Deftly placing a needle in a patient and injecting a local anesthetic near targeted nerves in the exact part of a body that needs to be numbed for a specific surgery requires training, technology and top-notch clinical skills. However, performing nerve blocks can seem easy compared to trying to convince often-resistant physicians to give regional anesthesia a try. 
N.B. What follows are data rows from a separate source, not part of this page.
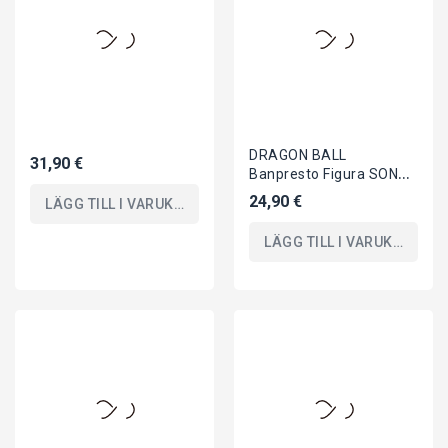
GOKU Vs FREEZER 17cm
24,90 €
LÄGG TILL I VARUKORGEN
Serie MATCH MAKERS
LÄGG TILL I VARUKORGEN
ONE PIECE Figura
25,90 €
Statuetta GOL D ROGER
23cm Versione KOA King
24,90 €
LÄGG TILL I VARUKORGEN
Of Artist...
LÄGG TILL I VARUKORGEN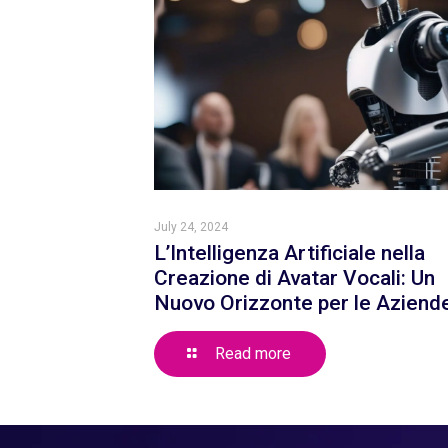
July 24, 2024
L’Intelligenza Artificiale nella
Creazione di Avatar Vocali: Un
Nuovo Orizzonte per le Aziend
Read more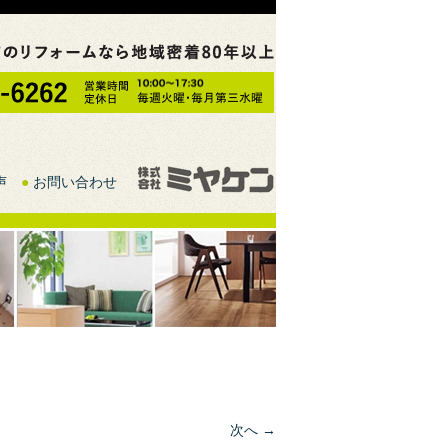
声
●
お問い合わせ
次へ →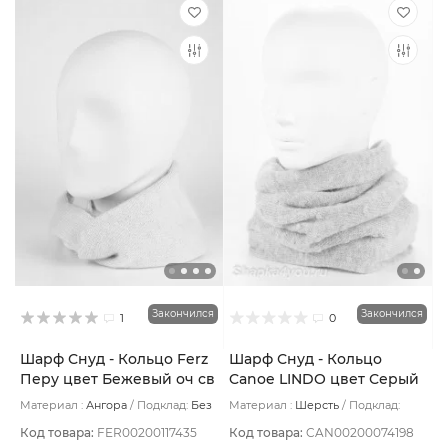
Закончился
Закончился
1
0
Шарф Снуд - Кольцо Ferz
Шарф Снуд - Кольцо
Перу цвет Бежевый оч св
Canoe LINDO цвет Серый
светлый
Материал :
Ангора
Подклад:
Без
Материал :
Шерсть
Подклад:
подклада
Шерстяной подвяз
Код товара:
FER00200117435
Код товара:
CAN00200074198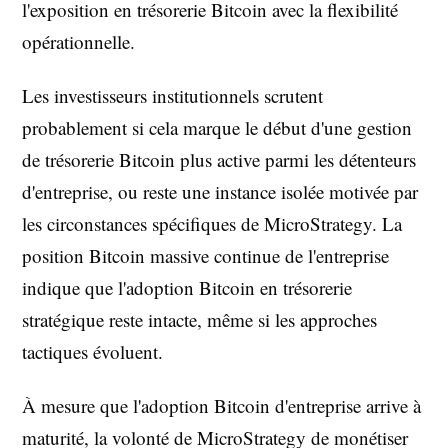
l'exposition en trésorerie Bitcoin avec la flexibilité
opérationnelle.
Les investisseurs institutionnels scrutent
probablement si cela marque le début d'une gestion
de trésorerie Bitcoin plus active parmi les détenteurs
d'entreprise, ou reste une instance isolée motivée par
les circonstances spécifiques de MicroStrategy. La
position Bitcoin massive continue de l'entreprise
indique que l'adoption Bitcoin en trésorerie
stratégique reste intacte, même si les approches
tactiques évoluent.
À mesure que l'adoption Bitcoin d'entreprise arrive à
maturité, la volonté de MicroStrategy de monétiser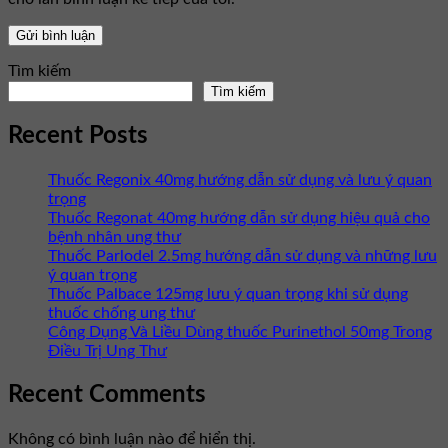
Tìm kiếm
Tìm kiếm
Recent Posts
Thuốc Regonix 40mg hướng dẫn sử dụng và lưu ý quan
trọng
Thuốc Regonat 40mg hướng dẫn sử dụng hiệu quả cho
bệnh nhân ung thư
Thuốc Parlodel 2.5mg hướng dẫn sử dụng và những lưu
ý quan trọng
Thuốc Palbace 125mg lưu ý quan trọng khi sử dụng
thuốc chống ung thư
Công Dụng Và Liều Dùng thuốc Purinethol 50mg Trong
Điều Trị Ung Thư
Recent Comments
Không có bình luận nào để hiển thị.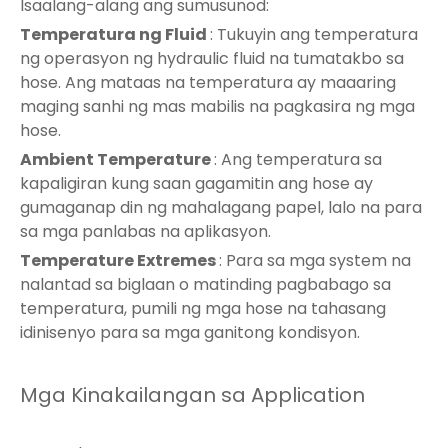
Isaalang-alang ang sumusunod:
Temperatura ng Fluid
: Tukuyin ang temperatura
ng operasyon ng hydraulic fluid na tumatakbo sa
hose. Ang mataas na temperatura ay maaaring
maging sanhi ng mas mabilis na pagkasira ng mga
hose.
Ambient Temperature
: Ang temperatura sa
kapaligiran kung saan gagamitin ang hose ay
gumaganap din ng mahalagang papel, lalo na para
sa mga panlabas na aplikasyon.
Temperature Extremes
: Para sa mga system na
nalantad sa biglaan o matinding pagbabago sa
temperatura, pumili ng mga hose na tahasang
idinisenyo para sa mga ganitong kondisyon.
Mga Kinakailangan sa Application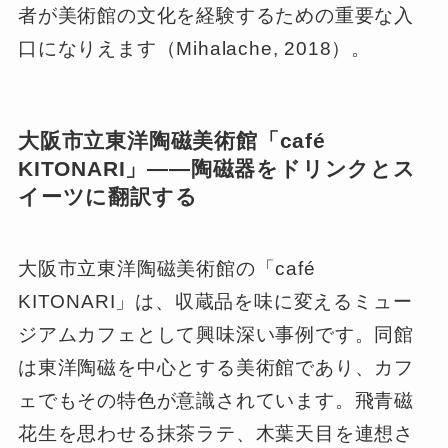
者が美術館の文化を経験するための重要な入
口になりえます（Mihalache, 2018）。
大阪市立東洋陶磁美術館「café
KITONARI」――陶磁器をドリンクとス
イーツに翻訳する
大阪市立東洋陶磁美術館の「café
KITONARI」は、収蔵品を味に変えるミュー
ジアムカフェとして興味深い事例です。同館
は東洋陶磁を中心とする美術館であり、カフ
ェでもその特色が意識されています。飛青磁
花生を思わせる抹茶ラテ、木葉天目を連想さ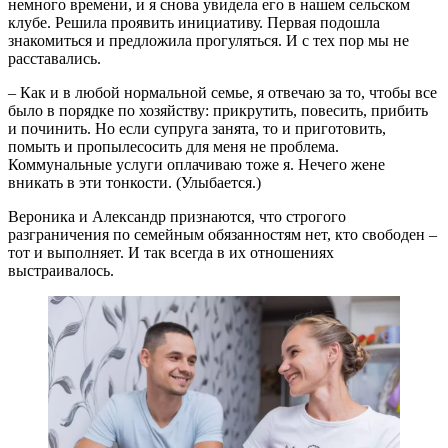
немного времени, и я снова увидела его в нашем сельском
клубе. Решила проявить инициативу. Первая подошла
знакомиться и предложила прогуляться. И с тех пор мы не
расставались.
– Как и в любой нормальной семье, я отвечаю за то, чтобы все
было в порядке по хозяйству: прикрутить, повесить, прибить
и починить. Но если супруга занята, то и приготовить,
помыть и пропылесосить для меня не проблема.
Коммунальные услуги оплачиваю тоже я. Нечего жене
вникать в эти тонкости. (Улыбается.)
Вероника и Александр признаются, что строгого
разграничения по семейным обязанностям нет, кто свободен –
тот и выполняет. И так всегда в их отношениях
выстраивалось.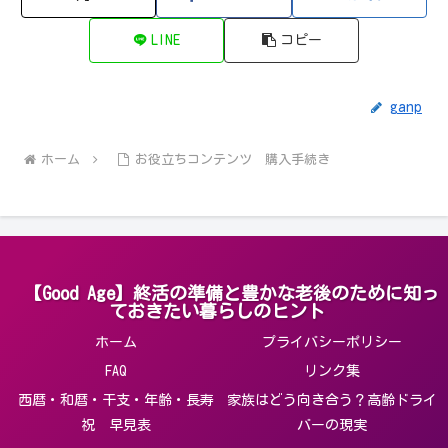
LINE
コピー
ganp
ホーム
お役立ちコンテンツ 購入手続き
【Good Age】終活の準備と豊かな老後のために知っ
ておきたい暮らしのヒント
ホーム
プライバシーポリシー
FAQ
リンク集
西暦・和暦・干支・年齢・長寿
家族はどう向き合う？高齢ドライ
祝 早見表
バーの現実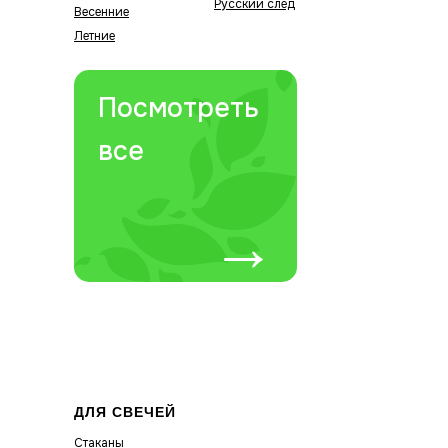
Русский след
Весенние
Летние
Посмотреть
все
→
ДЛЯ СВЕЧЕЙ
Стаканы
Managing the placement of blocks admittedly requires more work than administering inhalational agents, but experts in the field maintain the benefits blocks provide — reduced need for opioids, limiting the risks that accompany general anesthesia, shorter PACU stays, increased patient satisfaction — are worth the extra effort it takes to launch and run a successful program.

Making the case

The first step to achieve buy-in for adding regional anesthesia is to understand the goals and pain points of the providers you’re trying to convince. Their motivation could be as simple as a desire to have patients in less pain. Other drivers could include wanting to reduce side effects from general anesthesia, a plan to introduce a new service line such as hand surgery, a desire to run more environmentally friendly operating rooms by using fewer anesthetic gases, an effort to get more positive patient testimonials or an attempt to make a direct response to the opioid crisis.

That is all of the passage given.